• **Task instructions**: With both ends included, repeat exactly the lines of the entries below from the one containing "en relación a" down to the one containing "Icaraí - Niterói", and no others.

Transcribed page contents:
★ ★ ★ ★ ★
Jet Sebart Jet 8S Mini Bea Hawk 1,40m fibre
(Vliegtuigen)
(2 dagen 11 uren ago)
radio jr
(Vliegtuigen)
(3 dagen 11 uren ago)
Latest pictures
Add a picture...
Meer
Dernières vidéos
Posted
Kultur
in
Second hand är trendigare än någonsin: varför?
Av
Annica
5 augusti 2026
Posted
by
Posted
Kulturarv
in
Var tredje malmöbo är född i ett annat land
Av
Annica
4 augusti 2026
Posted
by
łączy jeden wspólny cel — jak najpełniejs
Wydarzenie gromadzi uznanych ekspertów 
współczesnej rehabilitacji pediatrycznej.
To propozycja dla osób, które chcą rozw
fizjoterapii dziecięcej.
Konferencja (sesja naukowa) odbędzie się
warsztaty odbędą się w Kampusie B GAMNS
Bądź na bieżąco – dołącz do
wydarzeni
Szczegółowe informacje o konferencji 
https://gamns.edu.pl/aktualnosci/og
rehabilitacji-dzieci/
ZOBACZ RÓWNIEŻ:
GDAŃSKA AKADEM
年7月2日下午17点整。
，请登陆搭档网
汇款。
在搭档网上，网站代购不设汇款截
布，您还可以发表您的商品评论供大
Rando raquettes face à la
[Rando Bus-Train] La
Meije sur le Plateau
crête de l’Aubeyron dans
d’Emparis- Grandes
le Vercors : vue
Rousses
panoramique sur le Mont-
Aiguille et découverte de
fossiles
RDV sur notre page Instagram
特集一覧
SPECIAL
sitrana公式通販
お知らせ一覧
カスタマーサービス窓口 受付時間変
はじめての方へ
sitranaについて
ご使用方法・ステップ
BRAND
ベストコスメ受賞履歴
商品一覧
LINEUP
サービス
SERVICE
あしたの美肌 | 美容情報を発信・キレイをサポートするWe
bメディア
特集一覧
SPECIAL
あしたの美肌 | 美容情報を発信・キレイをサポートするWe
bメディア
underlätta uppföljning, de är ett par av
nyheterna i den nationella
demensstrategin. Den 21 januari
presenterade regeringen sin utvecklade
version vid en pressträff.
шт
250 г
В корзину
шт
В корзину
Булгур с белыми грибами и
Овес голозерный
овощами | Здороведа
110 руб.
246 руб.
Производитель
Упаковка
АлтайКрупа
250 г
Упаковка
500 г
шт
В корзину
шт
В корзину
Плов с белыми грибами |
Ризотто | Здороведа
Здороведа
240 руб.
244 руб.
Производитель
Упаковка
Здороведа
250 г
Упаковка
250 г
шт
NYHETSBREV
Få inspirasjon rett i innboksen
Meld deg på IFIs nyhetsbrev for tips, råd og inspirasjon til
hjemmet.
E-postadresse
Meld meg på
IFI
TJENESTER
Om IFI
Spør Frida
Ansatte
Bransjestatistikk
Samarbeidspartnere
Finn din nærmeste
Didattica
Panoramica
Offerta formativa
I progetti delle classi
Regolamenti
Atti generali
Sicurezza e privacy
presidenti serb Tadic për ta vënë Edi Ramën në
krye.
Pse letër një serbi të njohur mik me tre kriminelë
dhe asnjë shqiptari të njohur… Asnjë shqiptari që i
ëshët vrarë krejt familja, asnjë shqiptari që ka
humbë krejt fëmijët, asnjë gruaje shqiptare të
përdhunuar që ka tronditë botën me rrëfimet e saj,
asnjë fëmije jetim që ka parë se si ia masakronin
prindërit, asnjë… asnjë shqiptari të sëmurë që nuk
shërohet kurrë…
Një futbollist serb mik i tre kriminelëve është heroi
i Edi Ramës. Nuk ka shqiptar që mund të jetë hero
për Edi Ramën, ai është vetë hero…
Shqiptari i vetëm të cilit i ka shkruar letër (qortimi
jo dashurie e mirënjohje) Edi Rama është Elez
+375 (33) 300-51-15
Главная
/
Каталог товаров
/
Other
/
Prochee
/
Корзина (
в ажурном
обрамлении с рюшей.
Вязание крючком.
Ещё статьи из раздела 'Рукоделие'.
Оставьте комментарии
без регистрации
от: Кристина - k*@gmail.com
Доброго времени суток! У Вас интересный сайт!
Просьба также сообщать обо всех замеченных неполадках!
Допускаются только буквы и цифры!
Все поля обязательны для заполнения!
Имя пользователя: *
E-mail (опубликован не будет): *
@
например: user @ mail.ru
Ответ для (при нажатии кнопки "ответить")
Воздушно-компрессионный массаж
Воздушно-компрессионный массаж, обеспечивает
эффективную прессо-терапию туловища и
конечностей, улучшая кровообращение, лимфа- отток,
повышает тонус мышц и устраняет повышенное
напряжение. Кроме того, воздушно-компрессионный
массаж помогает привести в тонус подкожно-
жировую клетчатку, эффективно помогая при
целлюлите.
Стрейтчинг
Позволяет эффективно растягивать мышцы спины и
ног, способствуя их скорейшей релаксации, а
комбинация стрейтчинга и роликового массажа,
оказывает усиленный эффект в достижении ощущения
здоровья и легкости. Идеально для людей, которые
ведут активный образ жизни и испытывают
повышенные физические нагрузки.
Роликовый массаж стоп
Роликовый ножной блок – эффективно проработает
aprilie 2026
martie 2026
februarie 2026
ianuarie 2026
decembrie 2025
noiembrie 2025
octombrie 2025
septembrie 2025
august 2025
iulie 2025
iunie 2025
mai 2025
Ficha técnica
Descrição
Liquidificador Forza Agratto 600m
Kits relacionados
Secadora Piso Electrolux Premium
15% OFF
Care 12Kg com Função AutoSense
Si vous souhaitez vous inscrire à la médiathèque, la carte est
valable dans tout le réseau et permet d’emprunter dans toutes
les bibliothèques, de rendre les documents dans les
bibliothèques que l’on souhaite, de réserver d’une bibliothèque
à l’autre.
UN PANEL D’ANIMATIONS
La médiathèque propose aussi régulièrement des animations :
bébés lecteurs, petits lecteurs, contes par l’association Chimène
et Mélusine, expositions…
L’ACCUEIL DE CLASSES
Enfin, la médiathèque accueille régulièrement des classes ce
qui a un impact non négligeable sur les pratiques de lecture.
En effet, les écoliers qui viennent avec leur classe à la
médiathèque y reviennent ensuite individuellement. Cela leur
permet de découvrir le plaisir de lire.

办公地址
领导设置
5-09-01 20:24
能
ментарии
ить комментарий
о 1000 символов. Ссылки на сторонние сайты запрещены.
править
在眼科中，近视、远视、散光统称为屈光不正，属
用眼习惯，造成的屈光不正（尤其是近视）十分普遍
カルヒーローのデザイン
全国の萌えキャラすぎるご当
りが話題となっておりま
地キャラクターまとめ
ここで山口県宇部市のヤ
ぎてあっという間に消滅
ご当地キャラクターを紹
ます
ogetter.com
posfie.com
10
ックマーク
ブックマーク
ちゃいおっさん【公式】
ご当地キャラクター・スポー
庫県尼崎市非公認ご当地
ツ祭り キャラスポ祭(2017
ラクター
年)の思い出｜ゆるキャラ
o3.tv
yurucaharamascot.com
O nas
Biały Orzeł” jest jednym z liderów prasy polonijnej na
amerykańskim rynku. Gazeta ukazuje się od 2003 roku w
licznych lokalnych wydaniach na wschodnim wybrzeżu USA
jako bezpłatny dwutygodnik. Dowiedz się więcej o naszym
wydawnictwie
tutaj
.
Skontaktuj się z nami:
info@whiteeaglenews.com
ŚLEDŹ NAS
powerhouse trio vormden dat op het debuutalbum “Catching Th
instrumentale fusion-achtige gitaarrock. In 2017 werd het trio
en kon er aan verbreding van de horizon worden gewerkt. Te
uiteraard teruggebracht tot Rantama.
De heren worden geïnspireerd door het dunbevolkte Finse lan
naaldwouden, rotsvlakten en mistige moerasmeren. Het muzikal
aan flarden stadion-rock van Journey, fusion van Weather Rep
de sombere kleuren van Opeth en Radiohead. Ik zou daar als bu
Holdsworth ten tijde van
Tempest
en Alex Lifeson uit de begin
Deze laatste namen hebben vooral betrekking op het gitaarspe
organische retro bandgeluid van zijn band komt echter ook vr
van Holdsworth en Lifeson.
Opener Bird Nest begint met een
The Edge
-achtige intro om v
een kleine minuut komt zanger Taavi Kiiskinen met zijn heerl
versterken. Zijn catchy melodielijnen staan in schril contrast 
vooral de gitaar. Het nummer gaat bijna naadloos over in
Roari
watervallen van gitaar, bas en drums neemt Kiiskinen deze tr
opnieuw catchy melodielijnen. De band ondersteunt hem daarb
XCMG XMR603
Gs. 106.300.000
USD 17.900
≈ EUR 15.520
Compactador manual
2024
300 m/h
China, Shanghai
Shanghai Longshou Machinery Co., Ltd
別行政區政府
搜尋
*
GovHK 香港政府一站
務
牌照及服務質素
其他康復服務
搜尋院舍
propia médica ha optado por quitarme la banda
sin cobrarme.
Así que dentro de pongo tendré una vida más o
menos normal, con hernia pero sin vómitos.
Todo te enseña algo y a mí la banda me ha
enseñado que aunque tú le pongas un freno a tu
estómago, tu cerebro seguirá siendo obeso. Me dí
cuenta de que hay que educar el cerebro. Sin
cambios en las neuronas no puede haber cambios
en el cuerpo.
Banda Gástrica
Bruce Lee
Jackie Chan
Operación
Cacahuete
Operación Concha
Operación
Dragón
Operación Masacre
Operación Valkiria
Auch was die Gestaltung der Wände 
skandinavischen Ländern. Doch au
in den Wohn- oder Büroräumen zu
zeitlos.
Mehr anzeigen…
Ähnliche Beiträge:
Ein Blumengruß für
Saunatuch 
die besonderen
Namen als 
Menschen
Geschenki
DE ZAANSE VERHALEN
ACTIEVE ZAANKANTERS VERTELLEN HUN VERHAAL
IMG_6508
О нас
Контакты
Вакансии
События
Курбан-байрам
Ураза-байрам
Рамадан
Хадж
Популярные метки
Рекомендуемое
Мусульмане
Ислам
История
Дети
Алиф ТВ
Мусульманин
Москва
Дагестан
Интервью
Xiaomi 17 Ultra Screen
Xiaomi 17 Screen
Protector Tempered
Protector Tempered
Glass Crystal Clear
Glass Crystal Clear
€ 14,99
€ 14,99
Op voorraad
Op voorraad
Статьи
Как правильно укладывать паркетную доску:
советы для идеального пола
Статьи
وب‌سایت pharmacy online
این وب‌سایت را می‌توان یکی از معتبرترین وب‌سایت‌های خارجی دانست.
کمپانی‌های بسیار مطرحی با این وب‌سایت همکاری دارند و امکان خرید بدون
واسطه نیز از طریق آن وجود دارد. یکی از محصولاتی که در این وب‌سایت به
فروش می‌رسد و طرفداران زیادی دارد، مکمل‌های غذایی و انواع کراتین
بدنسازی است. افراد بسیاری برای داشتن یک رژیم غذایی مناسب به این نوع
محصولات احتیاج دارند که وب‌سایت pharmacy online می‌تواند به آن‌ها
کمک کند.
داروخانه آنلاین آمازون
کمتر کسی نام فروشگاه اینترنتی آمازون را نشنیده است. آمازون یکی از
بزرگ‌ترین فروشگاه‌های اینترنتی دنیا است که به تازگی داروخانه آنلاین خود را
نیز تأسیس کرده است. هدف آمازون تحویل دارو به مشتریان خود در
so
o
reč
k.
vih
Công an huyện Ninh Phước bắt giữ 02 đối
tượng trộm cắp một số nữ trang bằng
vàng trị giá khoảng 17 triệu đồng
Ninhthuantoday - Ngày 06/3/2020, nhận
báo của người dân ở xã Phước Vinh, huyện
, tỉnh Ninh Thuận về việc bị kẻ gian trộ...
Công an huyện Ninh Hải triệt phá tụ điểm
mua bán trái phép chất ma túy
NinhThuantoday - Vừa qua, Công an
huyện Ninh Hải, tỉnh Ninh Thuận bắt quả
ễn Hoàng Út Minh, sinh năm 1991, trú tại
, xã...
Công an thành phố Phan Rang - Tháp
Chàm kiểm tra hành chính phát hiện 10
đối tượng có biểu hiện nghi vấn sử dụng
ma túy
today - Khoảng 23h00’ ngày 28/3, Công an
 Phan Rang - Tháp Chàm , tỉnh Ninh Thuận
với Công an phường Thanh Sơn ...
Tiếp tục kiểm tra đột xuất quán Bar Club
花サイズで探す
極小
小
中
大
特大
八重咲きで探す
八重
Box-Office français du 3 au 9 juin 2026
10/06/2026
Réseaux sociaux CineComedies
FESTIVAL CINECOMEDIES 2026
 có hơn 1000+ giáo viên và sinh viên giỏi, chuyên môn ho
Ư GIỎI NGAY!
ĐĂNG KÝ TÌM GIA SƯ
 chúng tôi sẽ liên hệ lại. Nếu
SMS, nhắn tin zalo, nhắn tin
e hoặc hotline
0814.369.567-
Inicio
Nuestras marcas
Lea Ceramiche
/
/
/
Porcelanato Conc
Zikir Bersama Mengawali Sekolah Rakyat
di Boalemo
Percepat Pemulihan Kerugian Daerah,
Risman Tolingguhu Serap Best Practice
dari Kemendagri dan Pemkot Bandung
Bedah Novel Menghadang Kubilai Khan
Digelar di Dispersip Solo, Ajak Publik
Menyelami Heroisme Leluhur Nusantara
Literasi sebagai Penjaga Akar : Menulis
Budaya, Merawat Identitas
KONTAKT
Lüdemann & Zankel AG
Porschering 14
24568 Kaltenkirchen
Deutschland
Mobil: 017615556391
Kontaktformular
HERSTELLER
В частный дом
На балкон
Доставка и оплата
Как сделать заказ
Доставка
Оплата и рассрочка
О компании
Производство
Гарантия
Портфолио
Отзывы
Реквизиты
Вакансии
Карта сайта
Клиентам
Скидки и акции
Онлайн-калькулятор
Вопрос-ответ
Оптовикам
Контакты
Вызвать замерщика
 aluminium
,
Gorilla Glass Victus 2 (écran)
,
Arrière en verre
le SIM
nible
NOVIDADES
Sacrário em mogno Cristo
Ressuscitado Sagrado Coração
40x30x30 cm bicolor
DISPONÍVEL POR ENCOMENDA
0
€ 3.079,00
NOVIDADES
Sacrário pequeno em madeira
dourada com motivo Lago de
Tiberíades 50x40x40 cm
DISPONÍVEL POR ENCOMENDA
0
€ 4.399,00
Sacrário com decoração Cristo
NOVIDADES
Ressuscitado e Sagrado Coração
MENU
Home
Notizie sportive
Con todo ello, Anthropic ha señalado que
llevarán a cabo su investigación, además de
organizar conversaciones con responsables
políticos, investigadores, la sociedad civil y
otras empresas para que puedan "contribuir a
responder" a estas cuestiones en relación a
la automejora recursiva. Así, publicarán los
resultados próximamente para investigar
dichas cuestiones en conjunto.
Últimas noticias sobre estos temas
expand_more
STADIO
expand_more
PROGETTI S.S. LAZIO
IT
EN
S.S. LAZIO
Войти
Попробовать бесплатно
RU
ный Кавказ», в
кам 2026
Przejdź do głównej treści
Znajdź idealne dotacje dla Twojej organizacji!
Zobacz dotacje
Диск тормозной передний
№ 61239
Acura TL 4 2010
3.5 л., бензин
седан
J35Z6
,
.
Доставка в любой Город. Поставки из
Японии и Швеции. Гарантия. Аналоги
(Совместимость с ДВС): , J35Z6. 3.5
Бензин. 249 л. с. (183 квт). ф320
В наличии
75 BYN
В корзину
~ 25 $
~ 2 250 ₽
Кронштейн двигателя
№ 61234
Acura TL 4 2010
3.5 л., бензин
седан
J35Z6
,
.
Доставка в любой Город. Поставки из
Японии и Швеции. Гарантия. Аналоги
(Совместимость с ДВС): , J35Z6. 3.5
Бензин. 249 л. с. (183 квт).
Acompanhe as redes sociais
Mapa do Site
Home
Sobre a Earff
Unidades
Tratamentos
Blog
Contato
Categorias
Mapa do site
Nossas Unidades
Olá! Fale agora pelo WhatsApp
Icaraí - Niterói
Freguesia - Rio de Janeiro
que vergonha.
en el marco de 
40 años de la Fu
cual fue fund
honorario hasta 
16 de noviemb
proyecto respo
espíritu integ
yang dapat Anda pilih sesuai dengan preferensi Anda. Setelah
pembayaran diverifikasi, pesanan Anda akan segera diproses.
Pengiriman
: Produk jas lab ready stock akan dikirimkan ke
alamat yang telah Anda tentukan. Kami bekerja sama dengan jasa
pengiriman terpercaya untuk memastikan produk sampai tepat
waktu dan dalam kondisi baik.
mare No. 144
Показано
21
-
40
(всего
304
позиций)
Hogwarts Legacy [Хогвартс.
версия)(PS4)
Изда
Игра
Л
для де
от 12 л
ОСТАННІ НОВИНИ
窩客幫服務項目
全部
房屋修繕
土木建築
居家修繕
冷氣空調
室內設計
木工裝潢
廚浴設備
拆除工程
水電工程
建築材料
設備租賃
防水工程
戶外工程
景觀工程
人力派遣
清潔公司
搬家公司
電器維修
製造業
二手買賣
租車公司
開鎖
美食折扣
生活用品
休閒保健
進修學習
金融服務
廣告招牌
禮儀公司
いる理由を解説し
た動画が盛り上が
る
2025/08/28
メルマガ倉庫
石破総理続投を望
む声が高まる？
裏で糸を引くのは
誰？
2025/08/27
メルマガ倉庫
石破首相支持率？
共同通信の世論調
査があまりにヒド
★ ★ ★ ★ ★
• **Answer box**:
responder" a estas cuestiones en relación a
la automejora recursiva. Así, publicarán los
resultados próximamente para investigar
dichas cuestiones en conjunto.
Últimas noticias sobre estos temas
expand_more
STADIO
expand_more
PROGETTI S.S. LAZIO
IT
EN
S.S. LAZIO
Войти
Попробовать бесплатно
RU
ный Кавказ», в
кам 2026
Przejdź do głównej treści
Znajdź idealne dotacje dla Twojej organizacji!
Zobacz dotacje
Диск тормозной передний
№ 61239
Acura TL 4 2010
3.5 л., бензин
седан
J35Z6
,
.
Доставка в любой Город. Поставки из
Японии и Швеции. Гарантия. Аналоги
(Совместимость с ДВС): , J35Z6. 3.5
Бензин. 249 л. с. (183 квт). ф320
В наличии
75 BYN
В корзину
~ 25 $
~ 2 250 ₽
Кронштейн двигателя
№ 61234
Acura TL 4 2010
3.5 л., бензин
седан
J35Z6
,
.
Доставка в любой Город. Поставки из
Японии и Швеции. Гарантия. Аналоги
(Совместимость с ДВС): , J35Z6. 3.5
Бензин. 249 л. с. (183 квт).
Acompanhe as redes sociais
Mapa do Site
Home
Sobre a Earff
Unidades
Tratamentos
Blog
Contato
Categorias
Mapa do site
Nossas Unidades
Olá! Fale agora pelo WhatsApp
Icaraí - Niterói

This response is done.